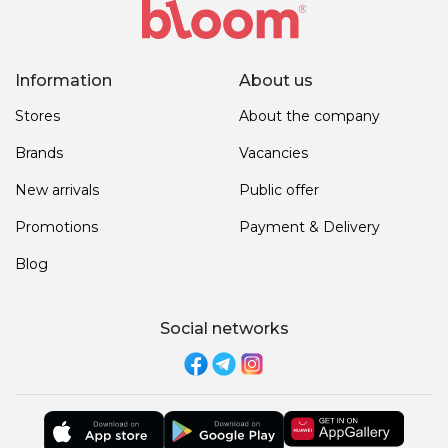
Information
About us
Stores
About the company
Brands
Vacancies
New arrivals
Public offer
Promotions
Payment & Delivery
Blog
Social networks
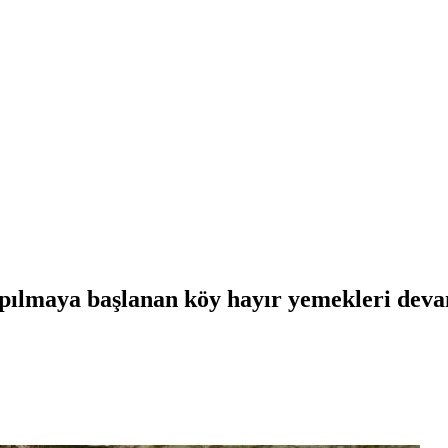
yapılmaya başlanan köy hayır yemekleri deva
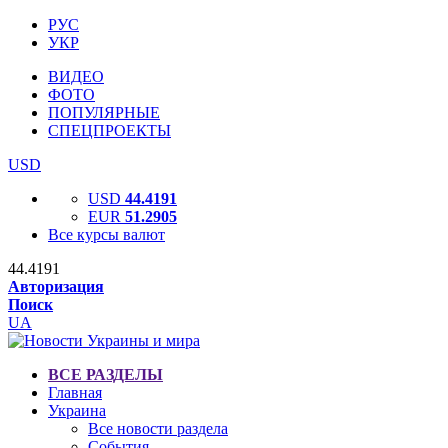
РУС
УКР
ВИДЕО
ФОТО
ПОПУЛЯРНЫЕ
СПЕЦПРОЕКТЫ
USD
USD
44.4191
EUR
51.2905
Все курсы валют
44.4191
Авторизация
Поиск
UA
ВСЕ РАЗДЕЛЫ
Главная
Украина
Все новости раздела
События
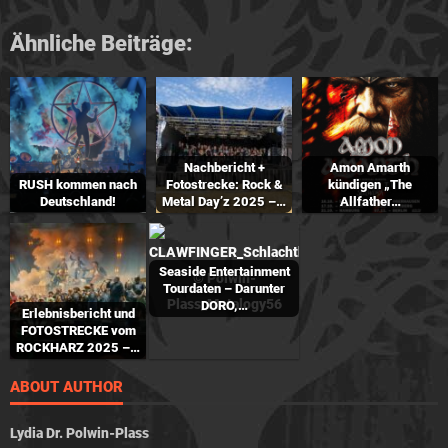
Ähnliche Beiträge:
Nachbericht +
Amon Amarth
RUSH kommen nach
Fotostrecke: Rock &
kündigen „The
Deutschland!
Metal Day’z 2025 –…
Allfather…
Seaside Entertainment
Tourdaten – Darunter
DORO,…
Erlebnisbericht und
FOTOSTRECKE vom
ROCKHARZ 2025 –…
ABOUT AUTHOR
Lydia Dr. Polwin-Plass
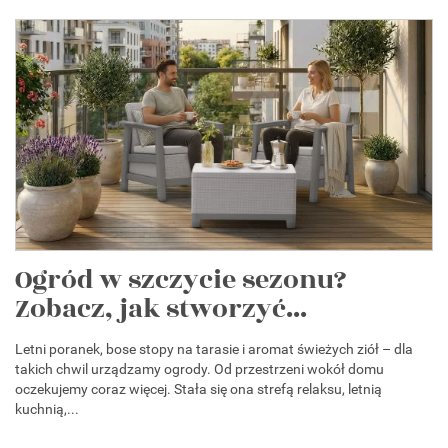
Ogród w szczycie sezonu?
Zobacz, jak stworzyć...
Letni poranek, bose stopy na tarasie i aromat świeżych ziół – dla
takich chwil urządzamy ogrody. Od przestrzeni wokół domu
oczekujemy coraz więcej. Stała się ona strefą relaksu, letnią
kuchnią,...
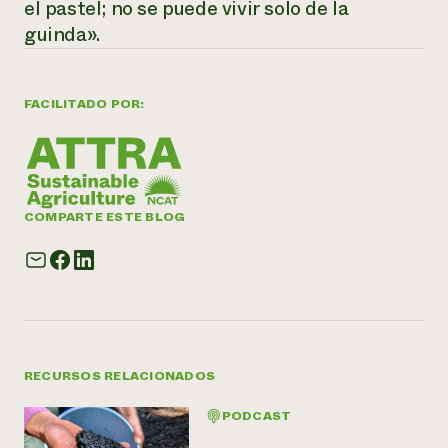
el pastel; no se puede vivir solo de la
guinda».
FACILITADO POR:
COMPARTE ESTE BLOG
RECURSOS RELACIONADOS
PODCAST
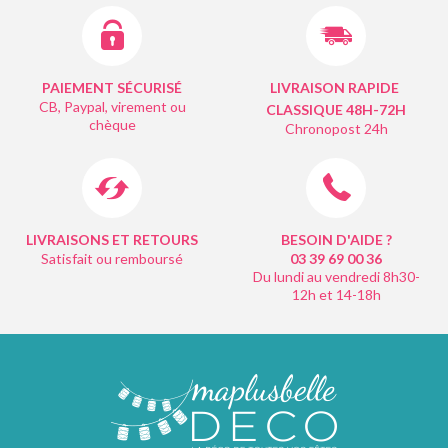
PAIEMENT SÉCURISÉ
LIVRAISON RAPIDE
CB, Paypal, virement ou
CLASSIQUE 48H-72H
chèque
Chronopost 24h
LIVRAISONS ET RETOURS
BESOIN D'AIDE ?
Satisfait ou remboursé
03 39 69 00
36
Du lundi au vendredi 8h30-
12h et 14-18h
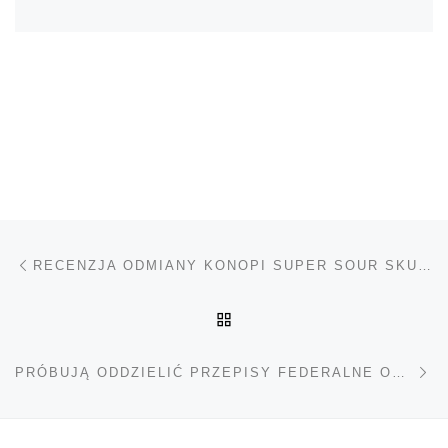
Nawigacja wpisu
Poprzedni wpis
RECENZJA ODMIANY KONOPI SUPER SOUR SKUNK
POWRÓT DO LISTY POS
Na
PRÓBUJĄ ODDZIELIĆ PRZEPISY FEDERALNE OD STANOWYCH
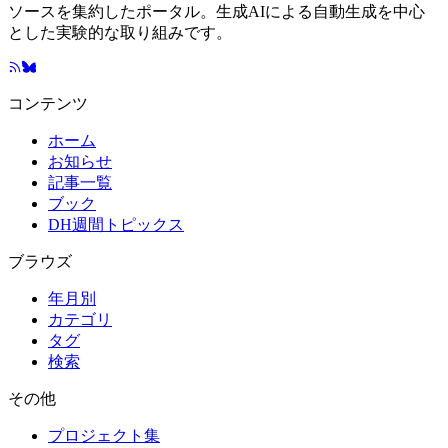
ソースを集約したポータル。生成AIによる自動生成を中心
とした実験的な取り組みです。
コンテンツ
ホーム
お知らせ
記事一覧
ブック
DH週間トピックス
ブラウズ
年月別
カテゴリ
タグ
検索
その他
プロジェクト集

* [WHAT THIS TASK INVOLVES]: Excluding all pictures, reproduce the records exactly as they appear above.

* [TASK ANSWER]:
Information
About us
Stores
About the company
Brands
Vacancies
New arrivals
Public offer
Promotions
Payment & Delivery
Blog
Social networks
yapılmaya başlanan köy hayır yemekleri deva
РУС
УКР
ВИДЕО
ФОТО
ПОПУЛЯРНЫЕ
СПЕЦПРОЕКТЫ
USD
USD
44.4191
EUR
51.2905
Все курсы валют
44.4191
Авторизация
Поиск
UA
ВСЕ РАЗДЕЛЫ
Главная
Украина
Все новости раздела
События
Ähnliche Beiträge:
Nachbericht +
Amon Amarth
RUSH kommen nach
Fotostrecke: Rock &
kündigen „The
Deutschland!
Metal Day’z 2025 –…
Allfather…
Seaside Entertainment
Tourdaten – Darunter
DORO,…
Erlebnisbericht und
FOTOSTRECKE vom
ROCKHARZ 2025 –…
ABOUT AUTHOR
Lydia Dr. Polwin-Plass
Ogród w szczycie sezonu?
Zobacz, jak stworzyć...
Letni poranek, bose stopy na tarasie i aromat świeżych ziół – dla
takich chwil urządzamy ogrody. Od przestrzeni wokół domu
oczekujemy coraz więcej. Stała się ona strefą relaksu, letnią
kuchnią,...
el pastel; no se puede vivir solo de la
guinda».
FACILITADO POR:
COMPARTE ESTE BLOG
RECURSOS RELACIONADOS
PODCAST
PAIEMENT SÉCURISÉ
LIVRAISON RAPIDE
CB, Paypal, virement ou
CLASSIQUE 48H-72H
chèque
Chronopost 24h
LIVRAISONS ET RETOURS
BESOIN D'AIDE ?
Satisfait ou remboursé
03 39 69 00
36
Du lundi au vendredi 8h30-
12h et 14-18h
Nawigacja wpisu
Poprzedni wpis
RECENZJA ODMIANY KONOPI SUPER SOUR SKUNK
POWRÓT DO LISTY POS
Na
PRÓBUJĄ ODDZIELIĆ PRZEPISY FEDERALNE OD STANOWYCH
ソースを集約したポータル。生成AIによる自動生成を中心
とした実験的な取り組みです。
コンテンツ
ホーム
お知らせ
記事一覧
ブック
DH週間トピックス
ブラウズ
年月別
カテゴリ
タグ
検索
その他
プロジェクト集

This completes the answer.